Straight up! Up into West Timor and up onto roads that twisted down from above in blistering, sun scorched gradients of the most formidable nature. After only two hours of cycling that sense of geological fare play toward cyclists was convincingly shredded, ruptured by impossible hill climbs followed shortly by rupturing knees and the consummate failing balance of a fourty odd kilogram bicycle. That tipping point in hill climbing when the front wheel of a fully loaded bicycle lifts off the ground. An overweight wheelie! An expletory moment that, in over a year of cycling were countable on one hand, until that is, the formidable ascents of Timor! Perhaps it was that I now considered myself reasonably accomplished in big hill climbing or presumed myself to be comfortably au fait with that stubborn, calm browed, slow turning mentality needed to see them through to the end. Unperturbed by the odd peak at peeks or the absent minded mistake of thinking I still had gears in reserve, up I would go, hot, knackered and breathless yet still quite content to gaze at scenery passing at three miles per hour for hours on end. But, when one pulls a wheelie on a bicycle weighting around fourty kilograms it snaps a three mile per hour daydream into wrenching expletives and a sudden lurch sideways in the hope of finding a footing (wheeling?) on a lesser angle before ones legs buckle under the madness of it. Moments of madness counted on one hand until docking at Timor. Oh but how Timor paid dividend for all that precarious wheel lifting (unlike those small pimples, the size of mental mountains). Up, up ,up into spectacular volcanic landscapes relieved against a sparkling Pacific Ocean. Down, down, down, spiraling through villages trapped in time. Sun bleached thatch, shaded red toothed old woman, spitting red onto cracked mud that reverberated from the thump of bamboo pummeling husks of wheat. Small children casually hacked at this and that with big machetes waving hello’s (thankfully with the other hand). . . . . “Hello mister” . . . . . “Money mister . . money, money, money”.

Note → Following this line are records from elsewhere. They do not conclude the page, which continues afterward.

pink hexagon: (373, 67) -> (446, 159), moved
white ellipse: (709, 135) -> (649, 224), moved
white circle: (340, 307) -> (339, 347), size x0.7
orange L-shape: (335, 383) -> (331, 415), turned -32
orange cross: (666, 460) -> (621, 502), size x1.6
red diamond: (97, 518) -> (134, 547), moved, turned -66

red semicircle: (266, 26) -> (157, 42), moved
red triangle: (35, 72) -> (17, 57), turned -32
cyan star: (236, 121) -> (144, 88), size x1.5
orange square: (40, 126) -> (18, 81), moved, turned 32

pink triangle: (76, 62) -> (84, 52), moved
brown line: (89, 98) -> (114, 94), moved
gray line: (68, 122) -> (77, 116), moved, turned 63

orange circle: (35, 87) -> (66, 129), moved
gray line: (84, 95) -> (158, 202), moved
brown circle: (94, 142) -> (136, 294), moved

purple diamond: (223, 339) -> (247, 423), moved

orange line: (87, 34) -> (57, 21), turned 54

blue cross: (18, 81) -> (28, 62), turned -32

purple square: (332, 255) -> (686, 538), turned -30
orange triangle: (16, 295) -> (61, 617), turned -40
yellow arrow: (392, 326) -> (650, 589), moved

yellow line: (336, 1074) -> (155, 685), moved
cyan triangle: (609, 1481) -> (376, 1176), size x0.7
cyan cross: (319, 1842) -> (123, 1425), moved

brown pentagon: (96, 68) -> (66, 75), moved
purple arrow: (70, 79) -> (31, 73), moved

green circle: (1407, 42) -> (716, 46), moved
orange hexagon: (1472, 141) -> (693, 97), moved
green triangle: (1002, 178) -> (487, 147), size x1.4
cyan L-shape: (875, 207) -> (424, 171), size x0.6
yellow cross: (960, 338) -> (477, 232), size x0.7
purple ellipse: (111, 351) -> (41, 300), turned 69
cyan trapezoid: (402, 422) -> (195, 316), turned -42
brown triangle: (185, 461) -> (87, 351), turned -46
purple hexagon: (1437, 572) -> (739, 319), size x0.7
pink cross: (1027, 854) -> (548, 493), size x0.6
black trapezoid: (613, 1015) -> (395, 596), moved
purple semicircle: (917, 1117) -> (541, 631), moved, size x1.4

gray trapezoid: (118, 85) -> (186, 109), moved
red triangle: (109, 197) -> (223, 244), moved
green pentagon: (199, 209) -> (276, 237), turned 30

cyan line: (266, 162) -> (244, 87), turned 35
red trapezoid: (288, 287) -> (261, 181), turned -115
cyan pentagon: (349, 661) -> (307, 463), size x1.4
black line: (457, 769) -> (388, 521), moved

Tin roofed churches founded in straw roofed villages, patents to a prospering catholic religion. Mixed up with a little animalism, village hut doors exalted Gods greatness and informed those who passed that “God can save”. God came in no leaks, corrugated tin roofs and Christian missionary shaped, no leaks fiber glass fishing boats. Luxury goods for those that:
“Simply chose to live with God”

As we sipped morning coffee the Australian missionary went on to inform me that should I need any help on my incredible journey I must simply call out to God and he will also save me. Lofted a top a very big hill with only downs to go, I confidently proclaimed there would be no need for saving this morning. As Condor dropped from the center stand a less ministered, cartographic study of the days contours ushered in a more ecclesiastic caution that I may indeed be needing a little help, probably around three o’clock! As it happened, on that day it would not be my hill climbing legs that required a little celestial fixing but my own terribly inappropriate behaviour.



Timor was still new and unknown. Similar to the crossing of international borders, it was not just a very heavy bicycle that I must nudge onto these new islands, but also all the conflicting dispositions of an excited, circumspect, thrilled yet nervous cyclists. On the same day that I had peddled away from the fading echoes of “God can save you” all reasoning for the awfully absent minded behaviour about to unfold was seemingly lost in those mysterious tangles of nervous newness, messed up further by what I can only think to be the simple distraction of hunger. A cyclists hunger that is, the unequivocal voice of a moody, hill climbing stomach, the voice that deafens and the sure cause for many desperate fits of desultory failings. On these (hopefully) rare occasions where one perceives to have blundered into some inconsiderate action, or cultural cock up, there is terrible (and inherent) sad sinking that takes hold, as clammy thoughts stick, and guilty ones prick at the hopeless realisation of ones own blunder.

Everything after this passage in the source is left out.